MANILA, Philippines —The Bangko Sentral ng Pilipinas (BSP) has more room to cut interest rates by 25 basis points at its meeting next month after the US Federal Reserve lowered its policy rates by half a percentage point.
Metrobank chief economist Nicholas Antonio Mapa said the interest rate differential between the Philippines and the US is now at 125 basis points, giving the BSP space to cut again next month.
“The BSP has more than enough space to cut the target reverse repurchase rate (RRP) by 25 basis points in October, with September inflation possibly dipping to 2.3 percent,” Mapa said in a social media post.
He added that the timing of cuts may also become an issue if the Monetary Board pauses next month, as the US Fed has two scheduled meetings before the BSP meets in December. The Fed will meet on Nov. 6 to 7 and on Dec. 17 to 18 to discuss policy.
The BSP slashed interest rates by 25 basis points in its meeting last month ahead of the US Fed’s cut. This brought the target RRP to 6.25 percent from the over 17-year high of 6.50 percent, marking the central bank’s first rate cut in nearly four years.
Before the cut, the BSP kept its policy rate steady for six straight meetings since November 2023. From May 2022 to October 2023, it hiked rates by 450 basis points to tame inflation.
BPI lead economist Jun Neri said the beginning of the US easing cycle opens the window to accumulate gross international reserves (GIR) as long as the Philippines has a comfortable interest rate differential with the US.

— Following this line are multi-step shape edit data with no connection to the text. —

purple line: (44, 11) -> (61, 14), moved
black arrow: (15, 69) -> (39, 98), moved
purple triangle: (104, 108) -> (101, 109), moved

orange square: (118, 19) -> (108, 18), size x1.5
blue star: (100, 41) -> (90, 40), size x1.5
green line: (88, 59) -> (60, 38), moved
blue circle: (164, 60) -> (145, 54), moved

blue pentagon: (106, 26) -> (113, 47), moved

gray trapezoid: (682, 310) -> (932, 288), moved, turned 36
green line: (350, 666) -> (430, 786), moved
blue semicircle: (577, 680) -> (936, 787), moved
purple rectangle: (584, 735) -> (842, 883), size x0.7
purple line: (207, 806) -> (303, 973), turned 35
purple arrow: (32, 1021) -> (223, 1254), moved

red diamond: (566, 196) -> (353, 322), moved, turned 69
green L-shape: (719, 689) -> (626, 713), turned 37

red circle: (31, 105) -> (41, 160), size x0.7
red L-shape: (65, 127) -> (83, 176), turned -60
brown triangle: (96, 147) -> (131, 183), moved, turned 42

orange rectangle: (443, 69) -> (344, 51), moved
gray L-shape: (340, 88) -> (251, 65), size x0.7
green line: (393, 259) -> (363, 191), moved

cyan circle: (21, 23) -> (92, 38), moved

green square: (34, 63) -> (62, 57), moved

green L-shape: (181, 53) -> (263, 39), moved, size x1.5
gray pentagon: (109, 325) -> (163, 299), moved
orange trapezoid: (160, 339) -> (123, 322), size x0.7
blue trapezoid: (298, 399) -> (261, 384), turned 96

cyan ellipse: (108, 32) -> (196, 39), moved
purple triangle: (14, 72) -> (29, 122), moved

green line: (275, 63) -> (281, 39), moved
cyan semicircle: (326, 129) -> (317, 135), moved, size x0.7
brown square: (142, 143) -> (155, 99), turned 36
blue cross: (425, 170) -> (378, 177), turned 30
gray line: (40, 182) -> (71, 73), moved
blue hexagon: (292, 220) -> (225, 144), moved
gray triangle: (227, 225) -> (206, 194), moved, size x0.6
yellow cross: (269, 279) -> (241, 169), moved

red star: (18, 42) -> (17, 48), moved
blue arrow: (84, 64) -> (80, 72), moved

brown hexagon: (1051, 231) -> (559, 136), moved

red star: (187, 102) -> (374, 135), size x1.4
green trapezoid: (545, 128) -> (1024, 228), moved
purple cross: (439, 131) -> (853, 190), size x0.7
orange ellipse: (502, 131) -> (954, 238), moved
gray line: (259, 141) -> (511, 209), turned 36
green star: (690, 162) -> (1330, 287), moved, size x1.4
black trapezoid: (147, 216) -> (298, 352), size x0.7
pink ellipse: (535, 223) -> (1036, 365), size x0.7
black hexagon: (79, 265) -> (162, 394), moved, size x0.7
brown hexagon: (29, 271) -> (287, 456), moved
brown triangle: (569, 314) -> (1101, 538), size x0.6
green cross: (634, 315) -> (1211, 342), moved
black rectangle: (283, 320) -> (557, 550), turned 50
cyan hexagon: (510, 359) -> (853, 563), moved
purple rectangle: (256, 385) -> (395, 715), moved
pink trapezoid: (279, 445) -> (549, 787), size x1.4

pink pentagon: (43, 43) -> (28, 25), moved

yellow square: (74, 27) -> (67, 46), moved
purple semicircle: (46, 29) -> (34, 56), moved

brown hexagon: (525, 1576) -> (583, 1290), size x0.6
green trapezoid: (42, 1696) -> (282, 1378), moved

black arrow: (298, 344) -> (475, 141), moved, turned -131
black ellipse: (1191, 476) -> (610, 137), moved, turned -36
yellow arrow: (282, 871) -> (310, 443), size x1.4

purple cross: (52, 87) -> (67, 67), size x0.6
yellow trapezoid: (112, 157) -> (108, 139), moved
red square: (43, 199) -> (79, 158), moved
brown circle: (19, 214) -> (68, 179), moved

“The BSP can probably become as aggressive as the Fed in the cuts if our GIR is brought up closer to the Philippine economy’s $130-billion external debt. BSP hasn’t been able to build up its GIR significantly since the rate hike cycle in mid-2022,” he said.
Based on the latest central bank data, the country’s GIR level increased to $106.9 billion in August from $106.7 billion in July. It marked the highest in 29 months or since the $107.3 billion in March 2022.
Thus, the Monetary Board may deliver only one more rate cut this year as the Philippines needs to build up its dollar buffer first while it still has the space to do so, Neri said.
He added that the Monetary Board also needs to reduce banks’ reserve requirement ratios meaningfully this year.
BSP Governor Eli Remolona Jr. said the Monetary Board will “substantially” lower banks’ reserve requirements before the end of the year and further cuts in 2025.
The RRR is the percentage of bank deposits and deposit substitute liabilities that banks cannot lend out and must set aside in deposits with the BSP.